Observation and analysis of language samples acquired in a natural context constitutes one of the most ecologically valid sources of information regarding the child’s language performance [15, 16, 20]. Therefore, we took a language sample of the patient during free play and conversation, which was then transcribed and coded into SALT [17, 18, 21]. The sample was analyzed and compared to a database of age-matched typically-developing, Turkish-speaking children (n = 33) in terms of intelligibility, morphosyntax, semantics/vocabulary size/diversity, discourse, verbal facility and percentage of errors at word and utterance levels. When interpreted using a standard deviation interval of 1.00 SD, the only areas in which risks were identified were MLU in morphemes and percentage of errors. In particular, the patient’s MLU in morphemes was 1.42 SD below the database mean, and he made word- and utterance-level errors more than 3 SD higher than the database mean. MLU, particularly in morphemes, has been viewed as an important measure of language, particularly syntax, development [22,23,24]. Overall, the patient performed worse than his typically-developing peers in MLU in morphemes, but similarly in MLU in words and discourse, and even 1.6 SD above the database mean in the number of different words reflecting semantics/vocabulary size. These findings suggest that the patient was at a risk particularly in morphosyntax, while he did not exhibit risks in terms of vocabulary or discourse. The structural properties of the Turkish language may have influenced the present findings.
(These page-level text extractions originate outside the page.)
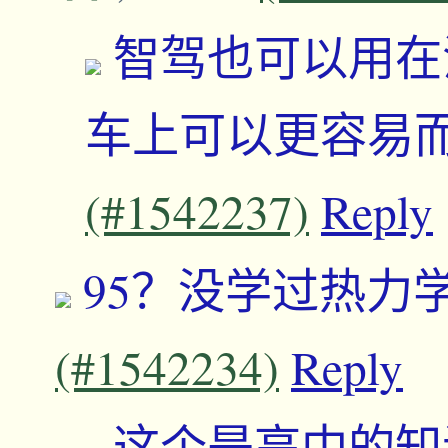
智驾也可以用在
车上可以更容易
(#1542237)
Reply
95？没学过热力
(#1542234)
Reply
这个是高中的知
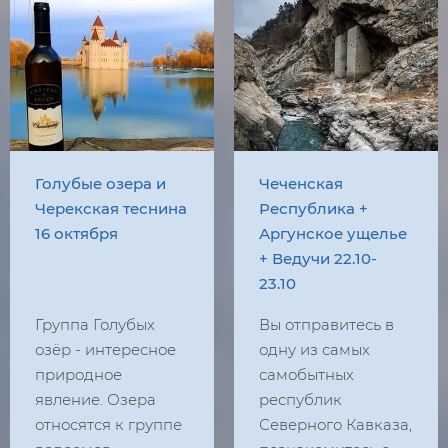
Голубые озера и
Чеченская
Черекская теснина
Республика +
16 октября
Аргунское ущелье
+ Ведучи 22.10-
23.10
Группа Голубых
Вы отправитесь в
озёр - интересное
одну из самых
природное
самобытных
явление. Озера
республик
относятся к группе
Северного Кавказа,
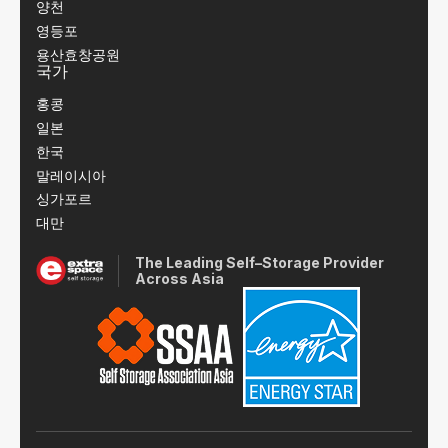
양천
영등포
용산효창공원
국가
홍콩
일본
한국
말레이시아
싱가포르
대만
The Leading Self–Storage Provider
Across Asia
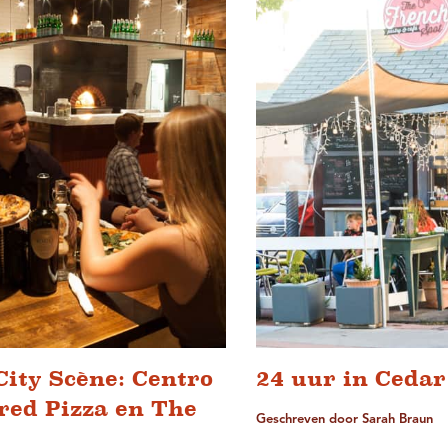
City Scène: Centro
24 uur in Cedar
red Pizza en The
Geschreven door Sarah Braun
In other words, Turkish is a morphologically rich language with the great majority of words containing more than one syllable being morphologically complex [25]. As a consequence, linguistic utterances usually involve bound morphemes on nouns and verbs serving grammatical functions. Therefore, being particularly at risk for morphosyntactic development, the patient in the present study may have presented with poor MLU in morphemes while showing MLU in words comparable to his peers. Similar morphological difficulties involving MLU in morphemes and morphological errors were observed in Turkish-acquiring children with various developmental disorders compared to their typically developing peers [26, 27], and were attributed to greater difficulty in grammatical features that have higher cognitive processing costs [26].

Conclusion

The current study carried out a comprehensive speech and language assessment, in addition to oral-facial and developmental evaluation, of a single case with the 8p23.1 duplication syndrome. In line with previous research reporting descriptive and qualitative summary of speech and language development in this population, the present findings associated this syndrome with delays in certain speech and language functions [1, 5, 9, 10]. In particular, norm-referenced assessments revealed problems in articulation and phonology, receptive and expressive language skills, and morphosyntax.
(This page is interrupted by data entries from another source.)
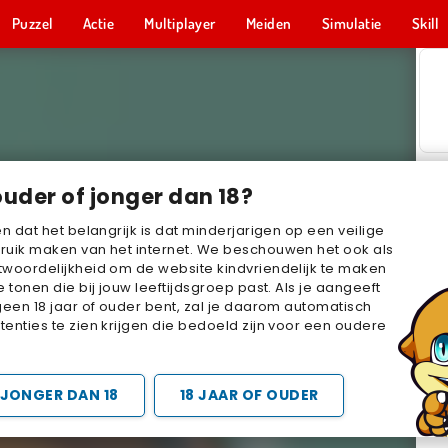
Puzzel
Actie
Multiplayer
Meiden
Simulatie
Skill
ouder of jonger dan 18?
en dat het belangrijk is dat minderjarigen op een veilige
ruik maken van het internet. We beschouwen het ook als
woordelijkheid om de website kindvriendelijk te maken
e tonen die bij jouw leeftijdsgroep past. Als je aangeeft
geen 18 jaar of ouder bent, zal je daarom automatisch
enties te zien krijgen die bedoeld zijn voor een oudere
JONGER DAN 18
18 JAAR OF OUDER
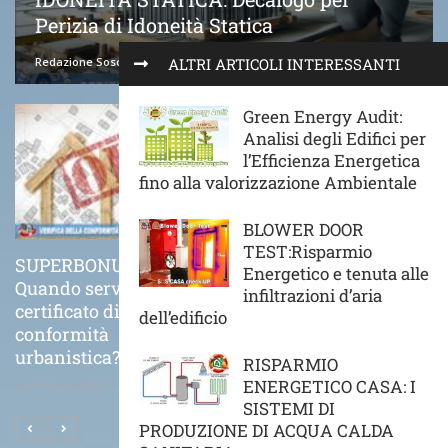
Perizia di Idoneità Statica
Redazione Soscasa
22 Marzo 2024
ALTRI ARTICOLI INTERESSANTI
Green Energy Audit:
Analisi degli Edifici per
l’Efficienza Energetica
fino alla valorizzazione Ambientale
BLOWER DOOR
TEST:Risparmio
SUPERBONUS 110%
COME VA POSATO
Energetico e tenuta alle
Quando serve il
CORRETTAMENTE UN
infiltrazioni d’aria
certificato di
CAPPOTTO TERMICO
dell’edificio
conformità
21 Novembre 2020
urbanistica?
RISPARMIO
ENERGETICO CASA: I
25 Febbraio 2021
SISTEMI DI
PRODUZIONE DI ACQUA CALDA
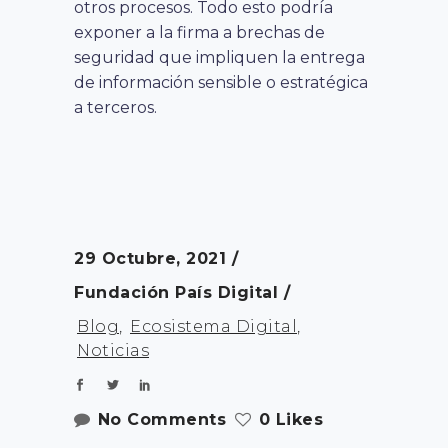
otros procesos. Todo esto podría
exponer a la firma a brechas de
seguridad que impliquen la entrega
de información sensible o estratégica
a terceros.
29 Octubre, 2021
Fundación País Digital
Blog
,
Ecosistema Digital
,
Noticias
No Comments
0 Likes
These findings suggest that individuals with the 8p23.1 duplication syndrome should be carefully evaluated for speech and language functions. There may be delays or risks concerning speech and language performance and development in this population, which require early intervention by a speech and language pathologist. This study highlights the need for more robust speech and language assessment in this and similar genetic variants, ideally with greater sample sizes, to better delineate the compromised language subdomains. Detailed phenotyping of syndromic cases regarding language functions can potentially yield valuable information to aid patient-oriented and comprehensive therapy interventions as well as prognostic counseling.